## What is needed:
Beneath this task are records; print exactly the stretch of them from the line with "Return to Homepage (742, 731)" through the line with "Return to homepage (245, 123)", both ends included.
Excerpted data START
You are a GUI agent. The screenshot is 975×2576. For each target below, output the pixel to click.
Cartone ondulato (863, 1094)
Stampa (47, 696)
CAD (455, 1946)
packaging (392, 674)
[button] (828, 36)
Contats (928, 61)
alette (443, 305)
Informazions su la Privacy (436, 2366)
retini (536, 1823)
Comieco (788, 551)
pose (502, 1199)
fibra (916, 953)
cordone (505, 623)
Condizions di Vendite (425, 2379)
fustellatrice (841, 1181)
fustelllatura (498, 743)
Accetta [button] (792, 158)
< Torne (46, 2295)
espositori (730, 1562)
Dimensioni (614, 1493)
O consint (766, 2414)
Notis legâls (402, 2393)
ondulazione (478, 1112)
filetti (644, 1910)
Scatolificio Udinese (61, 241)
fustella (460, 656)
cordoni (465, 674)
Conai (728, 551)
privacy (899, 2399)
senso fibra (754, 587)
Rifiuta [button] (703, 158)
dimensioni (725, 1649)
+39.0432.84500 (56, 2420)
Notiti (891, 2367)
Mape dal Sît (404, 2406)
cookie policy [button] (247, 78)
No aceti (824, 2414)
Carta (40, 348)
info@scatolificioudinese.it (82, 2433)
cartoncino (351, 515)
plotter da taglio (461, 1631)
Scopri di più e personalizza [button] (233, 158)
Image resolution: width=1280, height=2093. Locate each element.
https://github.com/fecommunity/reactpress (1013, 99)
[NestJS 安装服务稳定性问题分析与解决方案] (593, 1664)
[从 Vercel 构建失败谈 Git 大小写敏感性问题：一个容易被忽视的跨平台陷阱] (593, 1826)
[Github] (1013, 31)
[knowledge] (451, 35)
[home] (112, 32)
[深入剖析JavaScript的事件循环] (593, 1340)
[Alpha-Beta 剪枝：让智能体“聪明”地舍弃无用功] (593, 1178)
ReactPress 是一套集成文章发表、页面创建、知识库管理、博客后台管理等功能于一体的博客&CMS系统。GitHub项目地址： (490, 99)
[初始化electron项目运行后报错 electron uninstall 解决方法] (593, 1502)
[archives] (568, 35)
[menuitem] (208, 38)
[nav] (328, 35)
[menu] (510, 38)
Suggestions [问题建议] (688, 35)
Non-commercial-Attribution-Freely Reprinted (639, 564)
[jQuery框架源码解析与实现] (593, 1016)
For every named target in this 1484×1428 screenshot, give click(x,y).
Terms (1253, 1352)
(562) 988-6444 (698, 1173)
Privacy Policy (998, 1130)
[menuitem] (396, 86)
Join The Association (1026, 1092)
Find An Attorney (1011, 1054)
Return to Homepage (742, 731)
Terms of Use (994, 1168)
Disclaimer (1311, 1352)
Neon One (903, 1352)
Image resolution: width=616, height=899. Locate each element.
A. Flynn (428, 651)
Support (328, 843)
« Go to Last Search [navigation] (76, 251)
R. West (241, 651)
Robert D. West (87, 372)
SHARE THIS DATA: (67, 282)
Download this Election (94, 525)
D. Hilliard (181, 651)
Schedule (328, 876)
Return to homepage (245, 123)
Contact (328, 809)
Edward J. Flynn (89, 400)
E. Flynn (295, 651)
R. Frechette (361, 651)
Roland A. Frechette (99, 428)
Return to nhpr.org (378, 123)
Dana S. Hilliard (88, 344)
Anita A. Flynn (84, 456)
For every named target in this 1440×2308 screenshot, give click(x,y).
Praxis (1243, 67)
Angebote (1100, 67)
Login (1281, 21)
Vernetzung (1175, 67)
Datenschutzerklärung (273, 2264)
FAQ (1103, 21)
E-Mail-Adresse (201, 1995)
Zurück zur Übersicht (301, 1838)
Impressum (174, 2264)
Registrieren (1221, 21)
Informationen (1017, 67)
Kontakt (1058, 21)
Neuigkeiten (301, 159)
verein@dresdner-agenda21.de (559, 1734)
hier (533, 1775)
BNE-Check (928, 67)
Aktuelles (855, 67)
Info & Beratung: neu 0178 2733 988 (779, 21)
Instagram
Excerpted data END
## Solution to the problem:
Return to Homepage (742, 731)
Terms of Use (994, 1168)
Disclaimer (1311, 1352)
Neon One (903, 1352)
Image resolution: width=616, height=899. Locate each element.
A. Flynn (428, 651)
Support (328, 843)
« Go to Last Search [navigation] (76, 251)
R. West (241, 651)
Robert D. West (87, 372)
SHARE THIS DATA: (67, 282)
Download this Election (94, 525)
D. Hilliard (181, 651)
Schedule (328, 876)
Return to homepage (245, 123)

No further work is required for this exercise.